Problem:
Retyping all the entries exactly is the whole task.

Record extracts:
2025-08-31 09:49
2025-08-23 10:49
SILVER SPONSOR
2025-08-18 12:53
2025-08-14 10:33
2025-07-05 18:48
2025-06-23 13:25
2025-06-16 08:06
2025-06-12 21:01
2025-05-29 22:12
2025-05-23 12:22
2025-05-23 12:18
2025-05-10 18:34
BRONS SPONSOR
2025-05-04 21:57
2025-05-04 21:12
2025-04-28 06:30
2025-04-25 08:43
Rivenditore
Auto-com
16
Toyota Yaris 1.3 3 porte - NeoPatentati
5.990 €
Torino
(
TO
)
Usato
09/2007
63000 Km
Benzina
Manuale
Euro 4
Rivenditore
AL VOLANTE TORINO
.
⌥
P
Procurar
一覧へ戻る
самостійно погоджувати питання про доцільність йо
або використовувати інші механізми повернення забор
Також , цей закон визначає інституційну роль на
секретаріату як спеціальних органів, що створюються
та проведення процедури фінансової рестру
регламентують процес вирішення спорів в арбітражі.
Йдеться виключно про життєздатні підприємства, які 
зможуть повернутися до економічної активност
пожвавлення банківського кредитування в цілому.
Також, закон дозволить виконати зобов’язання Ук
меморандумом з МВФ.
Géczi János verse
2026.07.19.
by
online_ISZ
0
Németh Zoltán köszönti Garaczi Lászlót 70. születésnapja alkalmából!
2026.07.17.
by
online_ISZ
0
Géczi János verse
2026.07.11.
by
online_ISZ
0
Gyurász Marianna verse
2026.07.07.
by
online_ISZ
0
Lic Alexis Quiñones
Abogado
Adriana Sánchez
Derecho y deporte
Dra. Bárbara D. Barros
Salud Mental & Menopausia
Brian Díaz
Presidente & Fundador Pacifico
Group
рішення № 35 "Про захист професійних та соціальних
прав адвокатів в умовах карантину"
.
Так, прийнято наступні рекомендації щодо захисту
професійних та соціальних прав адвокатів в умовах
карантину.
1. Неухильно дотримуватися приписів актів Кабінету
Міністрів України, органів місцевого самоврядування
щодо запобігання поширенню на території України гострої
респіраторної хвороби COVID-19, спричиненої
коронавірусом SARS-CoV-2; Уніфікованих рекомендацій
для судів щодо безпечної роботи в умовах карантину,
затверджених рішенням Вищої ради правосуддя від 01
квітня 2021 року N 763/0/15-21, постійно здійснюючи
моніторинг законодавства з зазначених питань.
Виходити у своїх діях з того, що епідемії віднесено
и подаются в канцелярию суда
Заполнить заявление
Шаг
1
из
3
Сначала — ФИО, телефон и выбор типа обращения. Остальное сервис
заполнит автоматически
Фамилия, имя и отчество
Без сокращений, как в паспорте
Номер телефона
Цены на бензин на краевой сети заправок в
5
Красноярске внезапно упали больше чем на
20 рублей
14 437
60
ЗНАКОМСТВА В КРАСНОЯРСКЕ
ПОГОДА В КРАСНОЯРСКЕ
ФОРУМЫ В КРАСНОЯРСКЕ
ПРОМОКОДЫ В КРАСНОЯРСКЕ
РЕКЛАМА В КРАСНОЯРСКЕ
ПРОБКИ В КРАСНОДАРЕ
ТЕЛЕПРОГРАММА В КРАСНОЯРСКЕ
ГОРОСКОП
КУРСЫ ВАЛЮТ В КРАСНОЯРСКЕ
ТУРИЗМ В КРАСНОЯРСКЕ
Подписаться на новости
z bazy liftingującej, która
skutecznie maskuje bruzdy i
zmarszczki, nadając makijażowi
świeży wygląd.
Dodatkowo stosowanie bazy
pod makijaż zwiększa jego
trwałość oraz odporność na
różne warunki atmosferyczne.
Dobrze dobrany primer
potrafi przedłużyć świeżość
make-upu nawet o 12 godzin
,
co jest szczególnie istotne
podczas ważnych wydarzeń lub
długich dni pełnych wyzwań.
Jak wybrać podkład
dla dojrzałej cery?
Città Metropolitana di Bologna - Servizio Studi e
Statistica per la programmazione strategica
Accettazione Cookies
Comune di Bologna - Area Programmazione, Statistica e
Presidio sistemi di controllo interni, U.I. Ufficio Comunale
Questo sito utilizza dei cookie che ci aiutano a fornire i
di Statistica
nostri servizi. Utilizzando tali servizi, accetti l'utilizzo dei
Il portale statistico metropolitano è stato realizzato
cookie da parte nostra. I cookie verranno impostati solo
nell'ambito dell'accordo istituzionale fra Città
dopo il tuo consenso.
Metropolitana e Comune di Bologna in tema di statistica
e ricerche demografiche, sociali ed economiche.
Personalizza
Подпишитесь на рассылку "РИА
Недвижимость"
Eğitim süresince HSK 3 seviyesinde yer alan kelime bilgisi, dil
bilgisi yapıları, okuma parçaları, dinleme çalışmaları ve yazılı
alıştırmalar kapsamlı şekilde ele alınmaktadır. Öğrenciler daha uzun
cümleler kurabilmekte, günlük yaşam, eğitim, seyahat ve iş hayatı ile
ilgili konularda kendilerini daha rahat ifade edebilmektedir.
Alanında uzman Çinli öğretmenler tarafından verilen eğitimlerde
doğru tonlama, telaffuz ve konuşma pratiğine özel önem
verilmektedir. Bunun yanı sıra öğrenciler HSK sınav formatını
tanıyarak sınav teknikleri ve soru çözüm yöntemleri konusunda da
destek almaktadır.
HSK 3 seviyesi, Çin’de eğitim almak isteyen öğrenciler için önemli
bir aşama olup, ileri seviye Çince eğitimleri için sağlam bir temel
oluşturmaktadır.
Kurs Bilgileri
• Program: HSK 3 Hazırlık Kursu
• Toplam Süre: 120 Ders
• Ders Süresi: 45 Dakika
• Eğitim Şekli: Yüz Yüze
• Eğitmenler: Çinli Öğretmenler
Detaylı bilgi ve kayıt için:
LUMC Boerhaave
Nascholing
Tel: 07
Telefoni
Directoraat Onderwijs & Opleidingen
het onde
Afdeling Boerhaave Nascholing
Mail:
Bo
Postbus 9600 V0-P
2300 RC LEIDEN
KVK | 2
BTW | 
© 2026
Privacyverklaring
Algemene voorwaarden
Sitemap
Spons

Task solution:
2025-08-31 09:49
2025-08-23 10:49
SILVER SPONSOR
2025-08-18 12:53
2025-08-14 10:33
2025-07-05 18:48
2025-06-23 13:25
2025-06-16 08:06
2025-06-12 21:01
2025-05-29 22:12
2025-05-23 12:22
2025-05-23 12:18
2025-05-10 18:34
BRONS SPONSOR
2025-05-04 21:57
2025-05-04 21:12
2025-04-28 06:30
2025-04-25 08:43
Rivenditore
Auto-com
16
Toyota Yaris 1.3 3 porte - NeoPatentati
5.990 €
Torino
(
TO
)
Usato
09/2007
63000 Km
Benzina
Manuale
Euro 4
Rivenditore
AL VOLANTE TORINO
.
⌥
P
Procurar
一覧へ戻る
самостійно погоджувати питання про доцільність йо
або використовувати інші механізми повернення забор
Також , цей закон визначає інституційну роль на
секретаріату як спеціальних органів, що створюються
та проведення процедури фінансової рестру
регламентують процес вирішення спорів в арбітражі.
Йдеться виключно про життєздатні підприємства, які 
зможуть повернутися до економічної активност
пожвавлення банківського кредитування в цілому.
Також, закон дозволить виконати зобов’язання Ук
меморандумом з МВФ.
Géczi János verse
2026.07.19.
by
online_ISZ
0
Németh Zoltán köszönti Garaczi Lászlót 70. születésnapja alkalmából!
2026.07.17.
by
online_ISZ
0
Géczi János verse
2026.07.11.
by
online_ISZ
0
Gyurász Marianna verse
2026.07.07.
by
online_ISZ
0
Lic Alexis Quiñones
Abogado
Adriana Sánchez
Derecho y deporte
Dra. Bárbara D. Barros
Salud Mental & Menopausia
Brian Díaz
Presidente & Fundador Pacifico
Group
рішення № 35 "Про захист професійних та соціальних
прав адвокатів в умовах карантину"
.
Так, прийнято наступні рекомендації щодо захисту
професійних та соціальних прав адвокатів в умовах
карантину.
1. Неухильно дотримуватися приписів актів Кабінету
Міністрів України, органів місцевого самоврядування
щодо запобігання поширенню на території України гострої
респіраторної хвороби COVID-19, спричиненої
коронавірусом SARS-CoV-2; Уніфікованих рекомендацій
для судів щодо безпечної роботи в умовах карантину,
затверджених рішенням Вищої ради правосуддя від 01
квітня 2021 року N 763/0/15-21, постійно здійснюючи
моніторинг законодавства з зазначених питань.
Виходити у своїх діях з того, що епідемії віднесено
и подаются в канцелярию суда
Заполнить заявление
Шаг
1
из
3
Сначала — ФИО, телефон и выбор типа обращения. Остальное сервис
заполнит автоматически
Фамилия, имя и отчество
Без сокращений, как в паспорте
Номер телефона
Цены на бензин на краевой сети заправок в
5
Красноярске внезапно упали больше чем на
20 рублей
14 437
60
ЗНАКОМСТВА В КРАСНОЯРСКЕ
ПОГОДА В КРАСНОЯРСКЕ
ФОРУМЫ В КРАСНОЯРСКЕ
ПРОМОКОДЫ В КРАСНОЯРСКЕ
РЕКЛАМА В КРАСНОЯРСКЕ
ПРОБКИ В КРАСНОДАРЕ
ТЕЛЕПРОГРАММА В КРАСНОЯРСКЕ
ГОРОСКОП
КУРСЫ ВАЛЮТ В КРАСНОЯРСКЕ
ТУРИЗМ В КРАСНОЯРСКЕ
Подписаться на новости
z bazy liftingującej, która
skutecznie maskuje bruzdy i
zmarszczki, nadając makijażowi
świeży wygląd.
Dodatkowo stosowanie bazy
pod makijaż zwiększa jego
trwałość oraz odporność na
różne warunki atmosferyczne.
Dobrze dobrany primer
potrafi przedłużyć świeżość
make-upu nawet o 12 godzin
,
co jest szczególnie istotne
podczas ważnych wydarzeń lub
długich dni pełnych wyzwań.
Jak wybrać podkład
dla dojrzałej cery?
Città Metropolitana di Bologna - Servizio Studi e
Statistica per la programmazione strategica
Accettazione Cookies
Comune di Bologna - Area Programmazione, Statistica e
Presidio sistemi di controllo interni, U.I. Ufficio Comunale
Questo sito utilizza dei cookie che ci aiutano a fornire i
di Statistica
nostri servizi. Utilizzando tali servizi, accetti l'utilizzo dei
Il portale statistico metropolitano è stato realizzato
cookie da parte nostra. I cookie verranno impostati solo
nell'ambito dell'accordo istituzionale fra Città
dopo il tuo consenso.
Metropolitana e Comune di Bologna in tema di statistica
e ricerche demografiche, sociali ed economiche.
Personalizza
Подпишитесь на рассылку "РИА
Недвижимость"
Eğitim süresince HSK 3 seviyesinde yer alan kelime bilgisi, dil
bilgisi yapıları, okuma parçaları, dinleme çalışmaları ve yazılı
alıştırmalar kapsamlı şekilde ele alınmaktadır. Öğrenciler daha uzun
cümleler kurabilmekte, günlük yaşam, eğitim, seyahat ve iş hayatı ile
ilgili konularda kendilerini daha rahat ifade edebilmektedir.
Alanında uzman Çinli öğretmenler tarafından verilen eğitimlerde
doğru tonlama, telaffuz ve konuşma pratiğine özel önem
verilmektedir. Bunun yanı sıra öğrenciler HSK sınav formatını
tanıyarak sınav teknikleri ve soru çözüm yöntemleri konusunda da
destek almaktadır.
HSK 3 seviyesi, Çin’de eğitim almak isteyen öğrenciler için önemli
bir aşama olup, ileri seviye Çince eğitimleri için sağlam bir temel
oluşturmaktadır.
Kurs Bilgileri
• Program: HSK 3 Hazırlık Kursu
• Toplam Süre: 120 Ders
• Ders Süresi: 45 Dakika
• Eğitim Şekli: Yüz Yüze
• Eğitmenler: Çinli Öğretmenler
Detaylı bilgi ve kayıt için:
LUMC Boerhaave
Nascholing
Tel: 07
Telefoni
Directoraat Onderwijs & Opleidingen
het onde
Afdeling Boerhaave Nascholing
Mail:
Bo
Postbus 9600 V0-P
2300 RC LEIDEN
KVK | 2
BTW | 
© 2026
Privacyverklaring
Algemene voorwaarden
Sitemap
Spons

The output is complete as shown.